(Records for the task Opens)

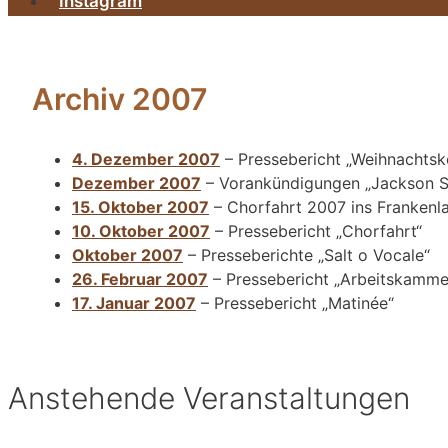
Instagram
Archiv 2007
4. Dezember 2007
– Pressebericht „Weihnachtsk
Dezember 2007
– Vorankündigungen „Jackson S
15. Oktober 2007
– Chorfahrt 2007 ins Frankenl
10. Oktober 2007
– Pressebericht „Chorfahrt“
Oktober 2007
– Presseberichte „Salt o Vocale“
26. Februar 2007
– Pressebericht „Arbeitskamme
17. Januar 2007
– Pressebericht „Matinée“
Anstehende Veranstaltungen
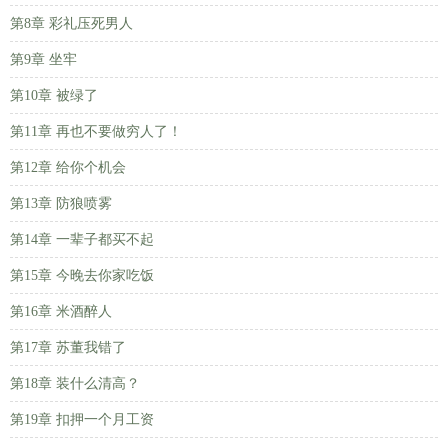
第8章 彩礼压死男人
第9章 坐牢
第10章 被绿了
第11章 再也不要做穷人了！
第12章 给你个机会
第13章 防狼喷雾
第14章 一辈子都买不起
第15章 今晚去你家吃饭
第16章 米酒醉人
第17章 苏董我错了
第18章 装什么清高？
第19章 扣押一个月工资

(Records for the task Closes)

• _Exercise directions_: Reproduce word for word the lines from the one containing "4. Dezember 2007" through the end of the data, both ends kept. Drop the pictures.

• _Response to the exercise_:
4. Dezember 2007
– Pressebericht „Weihnachtsk
Dezember 2007
– Vorankündigungen „Jackson S
15. Oktober 2007
– Chorfahrt 2007 ins Frankenl
10. Oktober 2007
– Pressebericht „Chorfahrt“
Oktober 2007
– Presseberichte „Salt o Vocale“
26. Februar 2007
– Pressebericht „Arbeitskamme
17. Januar 2007
– Pressebericht „Matinée“
Anstehende Veranstaltungen
第8章 彩礼压死男人
第9章 坐牢
第10章 被绿了
第11章 再也不要做穷人了！
第12章 给你个机会
第13章 防狼喷雾
第14章 一辈子都买不起
第15章 今晚去你家吃饭
第16章 米酒醉人
第17章 苏董我错了
第18章 装什么清高？
第19章 扣押一个月工资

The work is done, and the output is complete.